Data shown section start

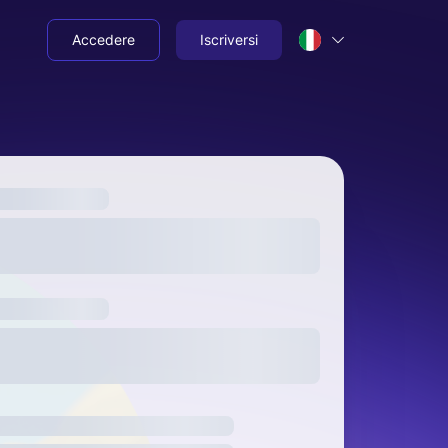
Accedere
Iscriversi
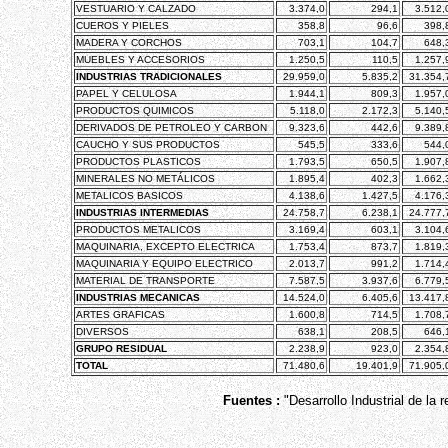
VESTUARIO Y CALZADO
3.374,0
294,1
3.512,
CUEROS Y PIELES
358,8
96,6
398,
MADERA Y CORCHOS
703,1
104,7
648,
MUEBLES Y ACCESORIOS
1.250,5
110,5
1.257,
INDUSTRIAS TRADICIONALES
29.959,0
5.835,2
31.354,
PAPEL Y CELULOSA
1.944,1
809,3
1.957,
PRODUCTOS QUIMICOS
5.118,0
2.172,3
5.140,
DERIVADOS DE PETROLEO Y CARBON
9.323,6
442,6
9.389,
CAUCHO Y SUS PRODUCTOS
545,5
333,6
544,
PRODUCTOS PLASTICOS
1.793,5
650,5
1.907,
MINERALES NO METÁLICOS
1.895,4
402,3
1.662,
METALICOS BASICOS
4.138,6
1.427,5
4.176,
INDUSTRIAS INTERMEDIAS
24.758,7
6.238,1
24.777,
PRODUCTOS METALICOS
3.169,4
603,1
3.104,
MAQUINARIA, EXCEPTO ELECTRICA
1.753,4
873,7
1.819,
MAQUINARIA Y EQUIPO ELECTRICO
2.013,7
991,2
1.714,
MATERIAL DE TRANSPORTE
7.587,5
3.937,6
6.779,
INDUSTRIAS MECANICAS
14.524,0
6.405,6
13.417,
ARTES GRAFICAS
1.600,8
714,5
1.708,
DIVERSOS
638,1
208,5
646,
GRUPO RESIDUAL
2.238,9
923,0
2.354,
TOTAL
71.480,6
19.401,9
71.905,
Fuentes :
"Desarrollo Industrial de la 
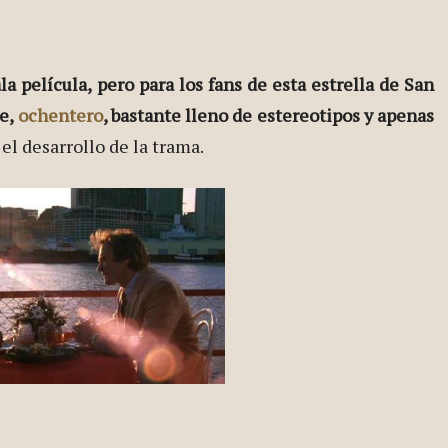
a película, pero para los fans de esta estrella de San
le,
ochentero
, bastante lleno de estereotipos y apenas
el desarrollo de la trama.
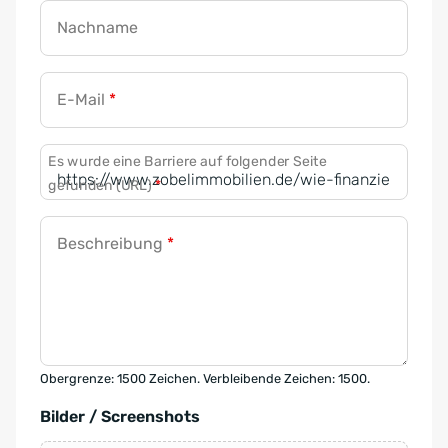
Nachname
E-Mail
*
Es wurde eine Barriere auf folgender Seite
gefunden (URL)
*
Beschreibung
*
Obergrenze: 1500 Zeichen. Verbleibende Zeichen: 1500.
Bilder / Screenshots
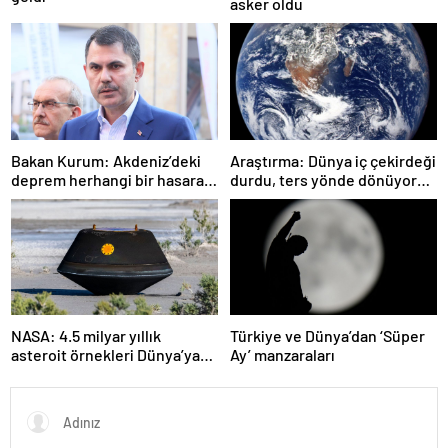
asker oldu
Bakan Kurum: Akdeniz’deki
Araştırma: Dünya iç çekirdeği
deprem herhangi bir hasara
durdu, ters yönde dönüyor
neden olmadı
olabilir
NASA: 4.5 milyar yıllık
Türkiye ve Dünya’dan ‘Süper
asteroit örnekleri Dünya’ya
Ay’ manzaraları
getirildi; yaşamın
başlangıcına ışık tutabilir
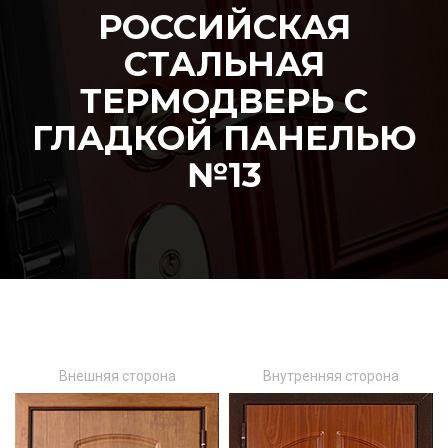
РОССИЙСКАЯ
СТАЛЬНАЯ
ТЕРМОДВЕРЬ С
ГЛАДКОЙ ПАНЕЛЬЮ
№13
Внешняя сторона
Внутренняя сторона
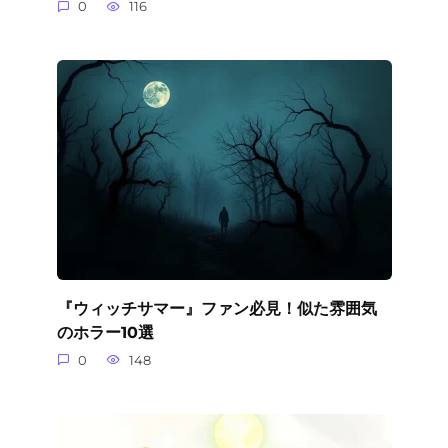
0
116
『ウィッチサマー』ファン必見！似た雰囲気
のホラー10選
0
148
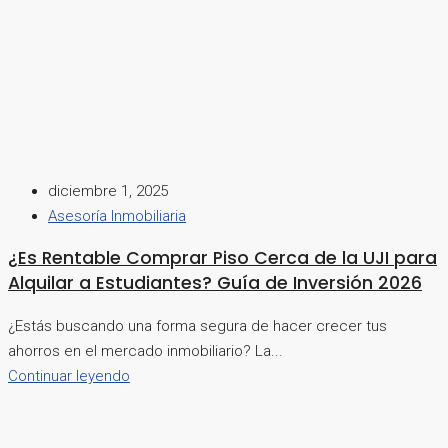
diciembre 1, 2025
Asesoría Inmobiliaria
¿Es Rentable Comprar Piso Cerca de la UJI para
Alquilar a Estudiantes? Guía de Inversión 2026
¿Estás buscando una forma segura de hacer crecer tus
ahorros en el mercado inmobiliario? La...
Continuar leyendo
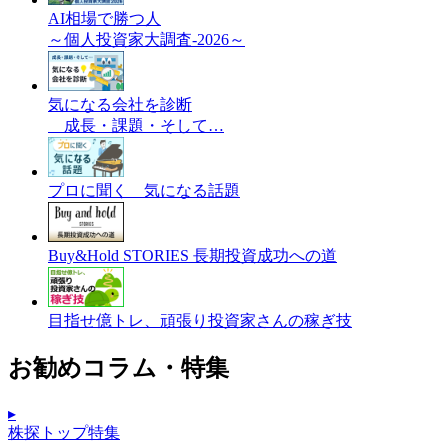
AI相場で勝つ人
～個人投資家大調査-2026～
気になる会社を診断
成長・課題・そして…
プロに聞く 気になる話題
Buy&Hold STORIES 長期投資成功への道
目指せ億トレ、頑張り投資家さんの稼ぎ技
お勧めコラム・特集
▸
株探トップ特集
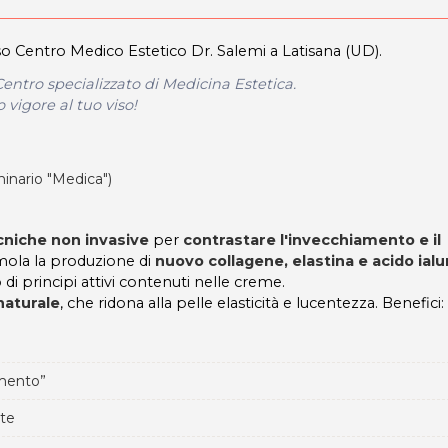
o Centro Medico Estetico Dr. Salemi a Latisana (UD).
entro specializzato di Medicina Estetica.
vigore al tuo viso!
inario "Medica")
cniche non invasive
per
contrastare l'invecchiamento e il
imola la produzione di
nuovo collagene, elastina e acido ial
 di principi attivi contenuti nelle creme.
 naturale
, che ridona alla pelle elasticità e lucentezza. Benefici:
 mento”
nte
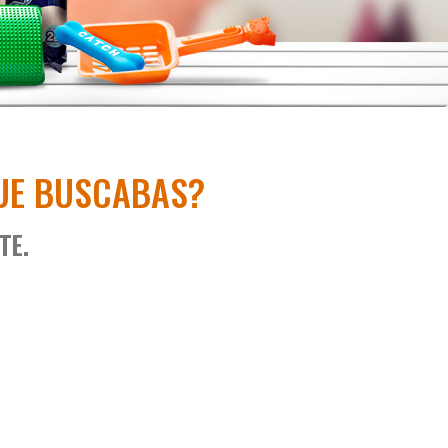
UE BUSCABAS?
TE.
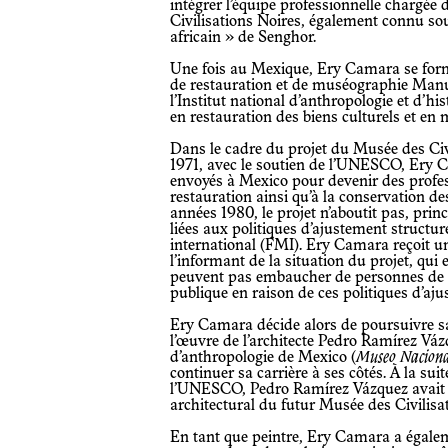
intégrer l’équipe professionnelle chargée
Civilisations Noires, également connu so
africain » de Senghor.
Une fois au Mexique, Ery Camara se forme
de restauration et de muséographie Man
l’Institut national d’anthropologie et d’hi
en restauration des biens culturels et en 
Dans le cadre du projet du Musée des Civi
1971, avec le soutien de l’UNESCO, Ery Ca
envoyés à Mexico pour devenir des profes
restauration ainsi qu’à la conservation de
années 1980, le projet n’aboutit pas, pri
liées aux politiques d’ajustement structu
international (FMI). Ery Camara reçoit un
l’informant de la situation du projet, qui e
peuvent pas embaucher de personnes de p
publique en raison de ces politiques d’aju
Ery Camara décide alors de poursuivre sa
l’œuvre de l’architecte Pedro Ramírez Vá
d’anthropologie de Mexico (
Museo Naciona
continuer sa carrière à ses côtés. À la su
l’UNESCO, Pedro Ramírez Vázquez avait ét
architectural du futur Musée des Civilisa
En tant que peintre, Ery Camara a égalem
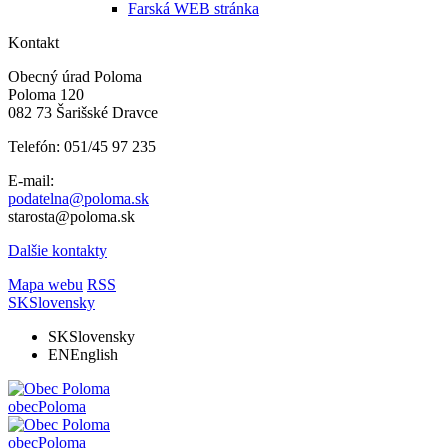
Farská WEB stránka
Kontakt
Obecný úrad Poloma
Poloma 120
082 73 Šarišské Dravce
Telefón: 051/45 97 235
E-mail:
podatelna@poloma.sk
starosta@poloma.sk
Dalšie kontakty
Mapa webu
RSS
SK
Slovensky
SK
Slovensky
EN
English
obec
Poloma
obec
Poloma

Data shown section end

◆ **Activity**: Copy the listing exactly but drop its images.

◆ **The answer**:
Accedere
Iscriversi
VESTUARIO Y CALZADO
3.374,0
294,1
3.512,
CUEROS Y PIELES
358,8
96,6
398,
MADERA Y CORCHOS
703,1
104,7
648,
MUEBLES Y ACCESORIOS
1.250,5
110,5
1.257,
INDUSTRIAS TRADICIONALES
29.959,0
5.835,2
31.354,
PAPEL Y CELULOSA
1.944,1
809,3
1.957,
PRODUCTOS QUIMICOS
5.118,0
2.172,3
5.140,
DERIVADOS DE PETROLEO Y CARBON
9.323,6
442,6
9.389,
CAUCHO Y SUS PRODUCTOS
545,5
333,6
544,
PRODUCTOS PLASTICOS
1.793,5
650,5
1.907,
MINERALES NO METÁLICOS
1.895,4
402,3
1.662,
METALICOS BASICOS
4.138,6
1.427,5
4.176,
INDUSTRIAS INTERMEDIAS
24.758,7
6.238,1
24.777,
PRODUCTOS METALICOS
3.169,4
603,1
3.104,
MAQUINARIA, EXCEPTO ELECTRICA
1.753,4
873,7
1.819,
MAQUINARIA Y EQUIPO ELECTRICO
2.013,7
991,2
1.714,
MATERIAL DE TRANSPORTE
7.587,5
3.937,6
6.779,
INDUSTRIAS MECANICAS
14.524,0
6.405,6
13.417,
ARTES GRAFICAS
1.600,8
714,5
1.708,
DIVERSOS
638,1
208,5
646,
GRUPO RESIDUAL
2.238,9
923,0
2.354,
TOTAL
71.480,6
19.401,9
71.905,
Fuentes :
"Desarrollo Industrial de la 
a película, pero para los fans de esta estrella de San
le,
ochentero
, bastante lleno de estereotipos y apenas
el desarrollo de la trama.
Nachname
E-Mail
*
Es wurde eine Barriere auf folgender Seite
gefunden (URL)
*
Beschreibung
*
Obergrenze: 1500 Zeichen. Verbleibende Zeichen: 1500.
Bilder / Screenshots
asker oldu
Bakan Kurum: Akdeniz’deki
Araştırma: Dünya iç çekirdeği
deprem herhangi bir hasara
durdu, ters yönde dönüyor
neden olmadı
olabilir
NASA: 4.5 milyar yıllık
Türkiye ve Dünya’dan ‘Süper
asteroit örnekleri Dünya’ya
Ay’ manzaraları
getirildi; yaşamın
başlangıcına ışık tutabilir
РОССИЙСКАЯ
СТАЛЬНАЯ
ТЕРМОДВЕРЬ С
ГЛАДКОЙ ПАНЕЛЬЮ
№13
Внешняя сторона
Внутренняя сторона
0
116
『ウィッチサマー』ファン必見！似た雰囲気
のホラー10選
0
148
diciembre 1, 2025
Asesoría Inmobiliaria
¿Es Rentable Comprar Piso Cerca de la UJI para
Alquilar a Estudiantes? Guía de Inversión 2026
¿Estás buscando una forma segura de hacer crecer tus
ahorros en el mercado inmobiliario? La...
Continuar leyendo
AI相場で勝つ人
～個人投資家大調査-2026～
気になる会社を診断
成長・課題・そして…
プロに聞く 気になる話題
Buy&Hold STORIES 長期投資成功への道
目指せ億トレ、頑張り投資家さんの稼ぎ技
お勧めコラム・特集
▸
株探トップ特集
o Centro Medico Estetico Dr. Salemi a Latisana (UD).
entro specializzato di Medicina Estetica.
vigore al tuo viso!
inario "Medica")
cniche non invasive
per
contrastare l'invecchiamento e il
imola la produzione di
nuovo collagene, elastina e acido ial
 di principi attivi contenuti nelle creme.
 naturale
, che ridona alla pelle elasticità e lucentezza. Benefici:
 mento”
nte
UE BUSCABAS?
TE.
intégrer l’équipe professionnelle chargée
Civilisations Noires, également connu so
africain » de Senghor.
Une fois au Mexique, Ery Camara se forme
de restauration et de muséographie Man
l’Institut national d’anthropologie et d’hi
en restauration des biens culturels et en 
Dans le cadre du projet du Musée des Civi
1971, avec le soutien de l’UNESCO, Ery Ca
envoyés à Mexico pour devenir des profes
restauration ainsi qu’à la conservation de
années 1980, le projet n’aboutit pas, pri
liées aux politiques d’ajustement structu
international (FMI). Ery Camara reçoit un
l’informant de la situation du projet, qui e
peuvent pas embaucher de personnes de p
publique en raison de ces politiques d’aju
Ery Camara décide alors de poursuivre sa
l’œuvre de l’architecte Pedro Ramírez Vá
d’anthropologie de Mexico (
Museo Naciona
continuer sa carrière à ses côtés. À la su
l’UNESCO, Pedro Ramírez Vázquez avait ét
architectural du futur Musée des Civilisa
En tant que peintre, Ery Camara a égalem
Farská WEB stránka
Kontakt
Obecný úrad Poloma
Poloma 120
082 73 Šarišské Dravce
Telefón: 051/45 97 235
E-mail:
podatelna@poloma.sk
starosta@poloma.sk
Dalšie kontakty
Mapa webu
RSS
SK
Slovensky
SK
Slovensky
EN
English
obec
Poloma
obec
Poloma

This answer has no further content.